King’s College 2004 v Mistress Gunnvör sílfrahárr
Bynames of
Relationship: Marriage
It was very uncommon for a husband and wife to share a surname in [the Viking Age]. A woman did not adopt her husband's surname upon marriage, so she would have the same surname only if it were a correct description of her as well as of him.
(See http://www.s-gabriel.org/1919)
... you might have been known by a name which identified you as his wife. Unfortunately,
we have relatively little Swedish
data from your period, and all of
our Swedish examples of this type of byname
are from the 15th and 16th centuries. We do,
however, have a handful of
examples from Norway ca.1300,
e.g., Ragnillde þoralfs kono 1289,
Gudrune Eilifs kono 1282, and Bergliot
Vþyrms kona ca.1300. We therefore think it very plausible that you might have been known by your husband's name in the genitive (possessive) case and kona
'woman, wife'.
(See http://www.s-gabriel.org/2512)
[Note: Bold emphasis mine.]
A woman might occasionally be known as her husband's wife, but you shouldn't think of this as a married name in the modern sense.
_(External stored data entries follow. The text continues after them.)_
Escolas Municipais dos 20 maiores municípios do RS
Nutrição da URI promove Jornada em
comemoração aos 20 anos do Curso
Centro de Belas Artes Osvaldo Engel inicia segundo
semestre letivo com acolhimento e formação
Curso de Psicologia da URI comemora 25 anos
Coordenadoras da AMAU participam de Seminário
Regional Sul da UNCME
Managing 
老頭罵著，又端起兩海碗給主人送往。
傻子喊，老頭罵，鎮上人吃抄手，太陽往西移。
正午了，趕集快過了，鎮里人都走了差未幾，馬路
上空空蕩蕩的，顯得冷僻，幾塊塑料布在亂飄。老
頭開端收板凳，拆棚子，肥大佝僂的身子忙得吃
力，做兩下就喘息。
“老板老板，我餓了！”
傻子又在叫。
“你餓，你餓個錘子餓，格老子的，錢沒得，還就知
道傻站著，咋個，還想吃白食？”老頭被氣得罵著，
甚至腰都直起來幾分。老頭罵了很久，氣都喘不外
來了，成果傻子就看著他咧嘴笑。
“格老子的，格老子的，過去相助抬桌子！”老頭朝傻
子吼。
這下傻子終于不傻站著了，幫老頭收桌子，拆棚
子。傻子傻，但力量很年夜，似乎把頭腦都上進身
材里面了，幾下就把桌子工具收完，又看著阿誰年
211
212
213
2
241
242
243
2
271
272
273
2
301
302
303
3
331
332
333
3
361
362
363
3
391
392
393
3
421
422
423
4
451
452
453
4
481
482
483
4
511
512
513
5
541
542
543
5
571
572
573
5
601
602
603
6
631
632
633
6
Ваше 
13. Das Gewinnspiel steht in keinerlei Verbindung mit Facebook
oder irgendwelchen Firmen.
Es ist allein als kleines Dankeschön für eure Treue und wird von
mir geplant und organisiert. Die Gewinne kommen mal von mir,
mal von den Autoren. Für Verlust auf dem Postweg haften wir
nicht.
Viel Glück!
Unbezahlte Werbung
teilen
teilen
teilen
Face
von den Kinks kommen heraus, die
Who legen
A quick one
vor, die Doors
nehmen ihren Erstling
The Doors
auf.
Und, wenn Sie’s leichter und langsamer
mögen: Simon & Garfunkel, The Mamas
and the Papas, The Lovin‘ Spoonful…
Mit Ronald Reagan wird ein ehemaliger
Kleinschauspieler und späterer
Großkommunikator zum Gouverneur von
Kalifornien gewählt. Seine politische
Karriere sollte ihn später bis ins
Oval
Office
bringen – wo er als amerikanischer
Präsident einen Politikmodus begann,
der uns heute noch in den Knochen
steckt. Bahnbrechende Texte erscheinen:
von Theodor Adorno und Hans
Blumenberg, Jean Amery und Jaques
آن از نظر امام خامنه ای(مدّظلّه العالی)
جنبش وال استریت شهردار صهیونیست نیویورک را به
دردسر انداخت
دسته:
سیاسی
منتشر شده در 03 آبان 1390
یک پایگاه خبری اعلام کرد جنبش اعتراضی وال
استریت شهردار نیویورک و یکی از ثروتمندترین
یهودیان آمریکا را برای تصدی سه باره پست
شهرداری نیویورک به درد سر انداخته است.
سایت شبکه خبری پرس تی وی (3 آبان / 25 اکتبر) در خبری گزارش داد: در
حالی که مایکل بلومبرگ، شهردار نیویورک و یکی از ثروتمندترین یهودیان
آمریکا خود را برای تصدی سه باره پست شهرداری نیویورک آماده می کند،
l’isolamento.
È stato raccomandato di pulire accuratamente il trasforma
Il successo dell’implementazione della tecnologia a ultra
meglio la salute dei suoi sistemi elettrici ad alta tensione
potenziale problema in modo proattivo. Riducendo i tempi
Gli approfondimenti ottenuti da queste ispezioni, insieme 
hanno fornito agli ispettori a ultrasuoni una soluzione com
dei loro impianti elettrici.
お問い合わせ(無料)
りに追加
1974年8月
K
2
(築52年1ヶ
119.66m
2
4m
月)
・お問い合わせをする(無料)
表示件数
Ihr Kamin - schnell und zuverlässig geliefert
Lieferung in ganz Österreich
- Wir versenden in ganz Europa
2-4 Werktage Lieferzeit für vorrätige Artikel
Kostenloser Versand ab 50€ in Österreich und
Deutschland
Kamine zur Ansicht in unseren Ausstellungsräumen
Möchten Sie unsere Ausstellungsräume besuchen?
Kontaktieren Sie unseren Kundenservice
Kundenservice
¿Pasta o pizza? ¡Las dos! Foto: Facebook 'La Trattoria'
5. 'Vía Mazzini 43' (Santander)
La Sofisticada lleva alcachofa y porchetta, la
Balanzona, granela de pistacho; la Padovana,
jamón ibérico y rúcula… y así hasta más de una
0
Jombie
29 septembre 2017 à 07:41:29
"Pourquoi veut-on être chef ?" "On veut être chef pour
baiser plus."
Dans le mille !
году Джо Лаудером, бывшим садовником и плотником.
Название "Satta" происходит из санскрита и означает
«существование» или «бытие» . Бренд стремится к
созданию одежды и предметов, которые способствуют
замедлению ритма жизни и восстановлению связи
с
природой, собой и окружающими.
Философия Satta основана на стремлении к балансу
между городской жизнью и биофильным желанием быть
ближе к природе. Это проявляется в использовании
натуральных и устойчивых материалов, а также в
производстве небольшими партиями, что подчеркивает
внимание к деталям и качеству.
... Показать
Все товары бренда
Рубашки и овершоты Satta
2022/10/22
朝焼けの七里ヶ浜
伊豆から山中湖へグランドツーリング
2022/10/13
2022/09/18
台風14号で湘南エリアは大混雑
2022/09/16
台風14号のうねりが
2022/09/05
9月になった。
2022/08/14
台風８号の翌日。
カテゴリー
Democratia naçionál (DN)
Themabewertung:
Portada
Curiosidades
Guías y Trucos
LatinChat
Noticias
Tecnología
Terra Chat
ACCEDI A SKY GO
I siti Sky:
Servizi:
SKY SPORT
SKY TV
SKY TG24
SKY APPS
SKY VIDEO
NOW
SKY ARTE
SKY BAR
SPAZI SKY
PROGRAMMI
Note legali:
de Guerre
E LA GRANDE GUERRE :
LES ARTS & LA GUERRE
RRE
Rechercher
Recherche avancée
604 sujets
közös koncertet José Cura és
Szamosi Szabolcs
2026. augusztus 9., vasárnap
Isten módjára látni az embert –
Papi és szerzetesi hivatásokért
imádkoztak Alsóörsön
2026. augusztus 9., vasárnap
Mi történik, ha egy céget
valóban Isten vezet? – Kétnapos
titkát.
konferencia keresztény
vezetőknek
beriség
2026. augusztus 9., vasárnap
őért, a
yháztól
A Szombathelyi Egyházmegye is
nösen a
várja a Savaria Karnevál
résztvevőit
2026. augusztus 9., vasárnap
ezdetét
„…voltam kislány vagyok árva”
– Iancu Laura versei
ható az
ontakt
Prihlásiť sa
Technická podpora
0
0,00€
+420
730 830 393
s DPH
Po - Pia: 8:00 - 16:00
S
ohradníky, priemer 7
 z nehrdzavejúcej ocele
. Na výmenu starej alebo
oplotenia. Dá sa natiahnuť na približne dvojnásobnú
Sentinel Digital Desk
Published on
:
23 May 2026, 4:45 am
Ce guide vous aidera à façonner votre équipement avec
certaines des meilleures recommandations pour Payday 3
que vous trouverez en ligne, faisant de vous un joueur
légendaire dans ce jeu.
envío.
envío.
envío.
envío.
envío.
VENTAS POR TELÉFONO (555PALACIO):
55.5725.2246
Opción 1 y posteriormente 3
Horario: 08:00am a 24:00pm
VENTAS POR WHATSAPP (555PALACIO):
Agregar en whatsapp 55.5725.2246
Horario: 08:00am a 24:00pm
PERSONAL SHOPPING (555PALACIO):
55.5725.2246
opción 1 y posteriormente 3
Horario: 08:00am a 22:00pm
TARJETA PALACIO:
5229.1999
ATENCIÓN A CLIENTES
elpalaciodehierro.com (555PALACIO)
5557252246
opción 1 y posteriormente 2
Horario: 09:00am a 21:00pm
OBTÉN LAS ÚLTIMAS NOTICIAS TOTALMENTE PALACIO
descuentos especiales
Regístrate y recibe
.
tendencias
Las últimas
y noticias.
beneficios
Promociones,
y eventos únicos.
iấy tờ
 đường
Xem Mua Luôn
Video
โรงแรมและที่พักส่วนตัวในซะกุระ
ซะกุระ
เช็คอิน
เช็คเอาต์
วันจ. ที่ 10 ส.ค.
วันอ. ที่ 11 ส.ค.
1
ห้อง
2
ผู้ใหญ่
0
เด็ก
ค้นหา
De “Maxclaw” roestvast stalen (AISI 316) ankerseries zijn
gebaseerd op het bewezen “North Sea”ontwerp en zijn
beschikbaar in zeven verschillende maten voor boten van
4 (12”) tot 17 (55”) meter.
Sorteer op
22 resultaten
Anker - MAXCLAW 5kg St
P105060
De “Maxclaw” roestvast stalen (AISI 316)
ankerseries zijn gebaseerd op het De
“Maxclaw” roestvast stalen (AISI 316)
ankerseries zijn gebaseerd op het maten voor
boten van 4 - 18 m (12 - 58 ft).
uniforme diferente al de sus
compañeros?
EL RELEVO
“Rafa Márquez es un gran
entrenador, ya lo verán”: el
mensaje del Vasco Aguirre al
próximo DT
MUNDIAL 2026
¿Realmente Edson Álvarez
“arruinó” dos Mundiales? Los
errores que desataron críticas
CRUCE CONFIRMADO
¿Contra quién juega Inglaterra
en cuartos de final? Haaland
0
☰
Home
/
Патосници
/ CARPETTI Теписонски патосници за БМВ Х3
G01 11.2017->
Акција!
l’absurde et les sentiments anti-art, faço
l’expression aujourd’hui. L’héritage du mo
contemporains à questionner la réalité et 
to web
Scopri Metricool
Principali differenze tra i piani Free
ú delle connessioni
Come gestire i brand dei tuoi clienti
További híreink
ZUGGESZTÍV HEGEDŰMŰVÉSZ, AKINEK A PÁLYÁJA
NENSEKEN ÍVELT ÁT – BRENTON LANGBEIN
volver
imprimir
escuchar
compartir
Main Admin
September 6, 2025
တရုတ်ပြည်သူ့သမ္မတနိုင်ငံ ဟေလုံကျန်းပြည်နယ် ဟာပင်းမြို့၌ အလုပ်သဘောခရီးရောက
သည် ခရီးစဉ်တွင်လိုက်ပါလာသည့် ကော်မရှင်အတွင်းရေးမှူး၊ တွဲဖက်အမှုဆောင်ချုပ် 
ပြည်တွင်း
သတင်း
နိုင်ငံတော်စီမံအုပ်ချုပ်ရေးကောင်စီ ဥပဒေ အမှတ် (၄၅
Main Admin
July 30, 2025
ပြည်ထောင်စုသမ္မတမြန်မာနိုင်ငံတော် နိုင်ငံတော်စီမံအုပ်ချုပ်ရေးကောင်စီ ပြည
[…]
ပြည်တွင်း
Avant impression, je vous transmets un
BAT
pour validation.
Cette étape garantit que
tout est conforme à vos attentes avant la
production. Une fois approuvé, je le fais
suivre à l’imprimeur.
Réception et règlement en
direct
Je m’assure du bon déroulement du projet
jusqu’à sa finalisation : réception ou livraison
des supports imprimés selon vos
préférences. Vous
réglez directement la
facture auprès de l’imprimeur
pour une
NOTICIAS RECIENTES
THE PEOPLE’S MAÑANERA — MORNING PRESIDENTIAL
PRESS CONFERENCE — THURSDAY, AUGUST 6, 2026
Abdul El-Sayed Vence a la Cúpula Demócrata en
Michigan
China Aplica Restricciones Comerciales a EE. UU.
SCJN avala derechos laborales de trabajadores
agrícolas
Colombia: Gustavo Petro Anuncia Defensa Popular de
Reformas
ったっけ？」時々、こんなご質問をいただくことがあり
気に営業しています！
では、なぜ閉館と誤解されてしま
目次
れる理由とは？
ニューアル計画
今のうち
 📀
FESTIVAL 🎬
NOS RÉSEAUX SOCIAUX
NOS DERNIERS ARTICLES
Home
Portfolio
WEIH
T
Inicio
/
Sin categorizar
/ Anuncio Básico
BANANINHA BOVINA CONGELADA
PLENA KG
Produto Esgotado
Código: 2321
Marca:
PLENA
It's
more accurate to call it an alternate
description. Lina the wife of Úlfr ... could have been known as Lina Úlfs kona... However, in other contexts she would have been identified by a patronymic, e.g. Lina Snorradóttir.
(See http://www.s-gabriel.org/1493)
... Scandinavian bynames are typically patronymic, identifying the bearer as a child of his or her father, and a spousal byname would
at least be quite unusual. We did find a handful of examples; Þoralfs kona 1289 'Thoralf's wife' and Eilifs
kona 1282 'Eilifr's wife' are quite typical...
These are Norwegian, but in Denmark
we find Elsef Jens Kune 1377 'Elsef Jens'
wife'. All of these are a bit later than we'd like, especially the last, but this may be due to the limitations of our sources and the fact that women are quite poorly represented in the early documentary sources.
On the basis of the available
evidence a hypothetical Old Danish byname
Regners kuna would clearly not be the best historical re-creation, but we suspect that such forms were used from time to time.